AP Classroom Video Notes

I decided to take notes on the College Board video to make sure I understood the content well.

  • Sequential computing is a model where code occurs one at a time in order
    • Takes as long as the sum of its operations
  • Parallel computing breaks it down into smaller parts and does some at the same time
    • Takes as long as the sum of its sequential operations plus its longest parallel
    • Parallel is typically faster than sequential, but requires newer hardware and works best when the tasks don't rely on each other
  • Distributed computing is a model that uses multiple devices to run a program
  • The "speedup" of a parallel task is determined by dividing the amount of time it took to do sequentially by the amount of time it took parallel
  • Computers automatically run their processes parallel to each other
    • There are system tasks and user tasks
    • Tasks are done sequentially when the results of one are contingent on previous tasks
  • Here is a helpful image to remember how to determine the amount of time necessary to finish a parallel task:
Block Example
  • This shows how you can calculate speedup:
Speedup Example

AP Classroom Video Questions

Example 1
Example 1

My answer is 50 seconds. The fastest processing time would be produced by completing tasks Y and Z on the same processer, and leaving task X, which takes longer than the combined duration of Y and Z, on the remaining processor. Since X would run for 50 seconds at the same time as Y and Z, which sum up to 40 seconds, the processing time would be the minimum of 50 seconds.

The correct answer was 50 seconds.

Example 2
Example 2

The difference in execution time would be 25 seconds, since running them parallel would take at least 45 seconds due to task B's duration while running them sequentially woudl take 70 seconds, the sum of the times of tasks A and B.
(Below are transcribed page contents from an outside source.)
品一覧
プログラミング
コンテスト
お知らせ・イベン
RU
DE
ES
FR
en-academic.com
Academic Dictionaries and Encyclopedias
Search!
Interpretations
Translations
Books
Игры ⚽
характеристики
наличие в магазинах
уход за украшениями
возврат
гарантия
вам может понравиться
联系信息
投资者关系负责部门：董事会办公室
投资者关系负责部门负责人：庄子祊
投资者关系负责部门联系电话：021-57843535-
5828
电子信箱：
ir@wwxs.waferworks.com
The correct answer was 25 seconds.

List Comprehension Examples

Here's a basic example, using the math sqrt function to find the square roots.

from math import sqrt

numbers = [64, 49, 16, 144, 169, 289, 225]
roots = [int(sqrt(num)) for num in numbers]

print(roots)
[8, 7, 4, 12, 13, 17, 15]

Here's an example with a more complicated loop, which displays all examples in the list pokemon with the letter "q" in them. It even incorporates lower so that it can detect names that start with capital "Q" as well.
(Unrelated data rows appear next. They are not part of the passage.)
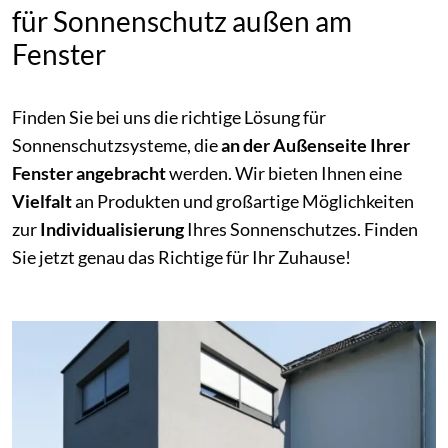
für Sonnenschutz außen am
Fenster
Finden Sie bei uns die richtige Lösung für
Sonnenschutzsysteme, die
an der Außenseite Ihrer
Fenster angebracht
werden. Wir bieten Ihnen eine
Vielfalt
an Produkten und großartige Möglichkeiten
zur
Individualisierung
Ihres Sonnenschutzes. Finden
Sie jetzt genau das Richtige für Ihr Zuhause!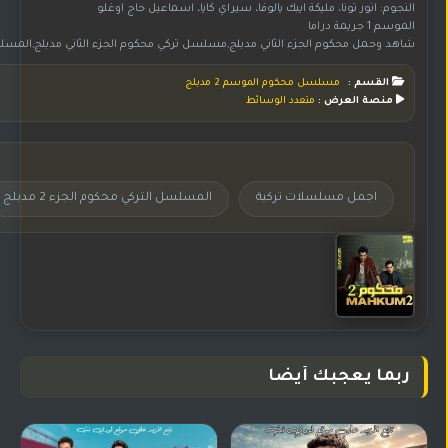
النجوم: انور تونا، مليكة ايبك يالوفا، سيراي كايا، اسماعيل حاج اوغلو
الموسم 1 جريمة دراما
شاهد وحمل محكوم الجزء الثاني مدبلج,مسلسل تركي محكوم الجزء الثاني مدبلج,المسلسل التركي محكوم الجزء 2 مدبلج,مسلسل محكوم الجزء الثاني مدبلج,تحميل مسلسل محكوم الموسم الثاني مدبلج,مشاهدة مسلسل محكوم الموسم 2 مدبلج,مسلسل محكوم الموسم الثاني مدبلج,مسلسل محكوم 2 مدبلج على موقع جوري,مسلسل 2 Mahkum مدبلج,مسلسل 2022 2 Mahkum مدبلج,مسلسلات تركية مدبلج,مسلسلات تركية مدبلج,اجمل مسلسلات تركية,مسلسلات تركية 2022,مسلسل 02 Mahkum مدبلج على موقع جوري,مسلسل محكوم 02 Mahkum
القسم :
مسلسل محكوم الموسم 2 مدبلج
منصة العرض :
متعدد الوسائط
اجمل مسلسلات تركية
المسلسل التركي محكوم الجزء 2 مدبلج
ربما يعجبك أيضا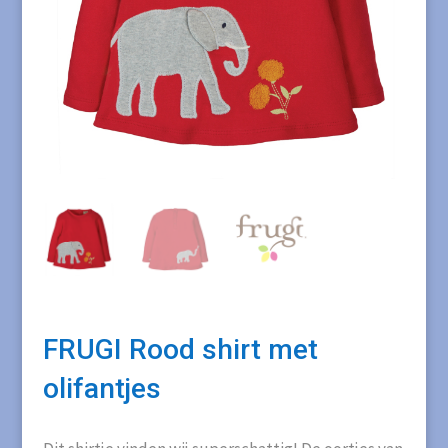
FRUGI Rood shirt met
olifantjes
pokemon = ["Quagsire", "Slugma", "Gulpin", "Qwilfish", "Swalot", "Rayquaza"]
qmon = [mon for mon in pokemon if "q" in mon.lower()]

print(qmon)
['Quagsire', 'Qwilfish', 'Rayquaza']

Conditions like this also make for easy shorthands to create sorted number lists.

evenhund = [num for num in range(1, 101) if num % 2 == 0]
print(evenhund)
[2, 4, 6, 8, 10, 12, 14, 16, 18, 20, 22, 24, 26, 28, 30, 32, 34, 36, 38, 40, 42, 44, 46, 48, 50, 52, 54, 56, 58, 60, 62, 64, 66, 68, 70, 72, 74, 76, 78, 80, 82, 84, 86, 88, 90, 92, 94, 96, 98, 100]

Earlier in the year, one of my friends made this system by making a huge list full of even numbers. Now, the list can be created in just one line of code.